Task brief: Below this sentence is a listing; return exactly its lines from the one with "Describe the element at coordinates (84, 348)" to the one with "Describe the element at coordinates (302, 539)", both kept, and nothing more.

++++ Data shown ++++

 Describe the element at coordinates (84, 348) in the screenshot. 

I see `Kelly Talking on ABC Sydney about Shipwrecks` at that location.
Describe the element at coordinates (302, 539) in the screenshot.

++++
++++ Data shown ++++

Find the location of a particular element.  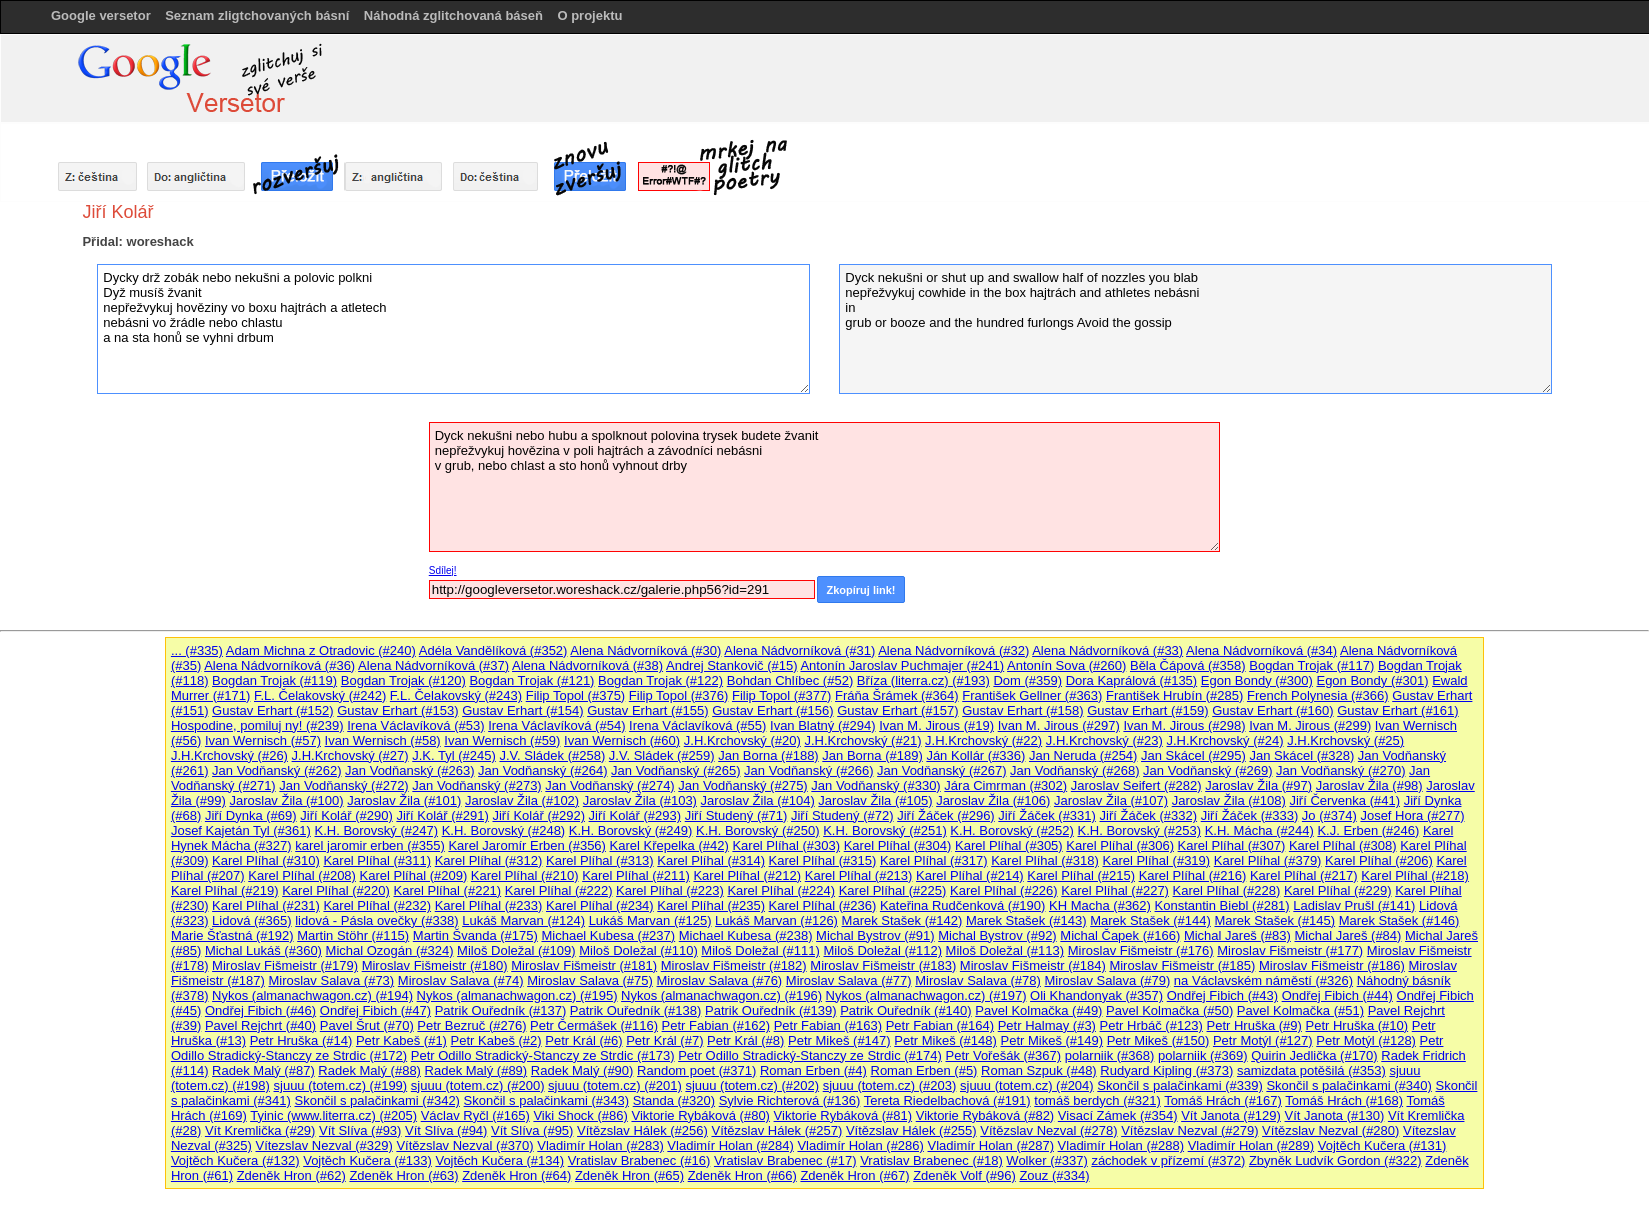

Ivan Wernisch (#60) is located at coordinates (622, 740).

++++

Your response:
 Describe the element at coordinates (84, 348) in the screenshot. 

I see `Kelly Talking on ABC Sydney about Shipwrecks` at that location.
Describe the element at coordinates (302, 539) in the screenshot.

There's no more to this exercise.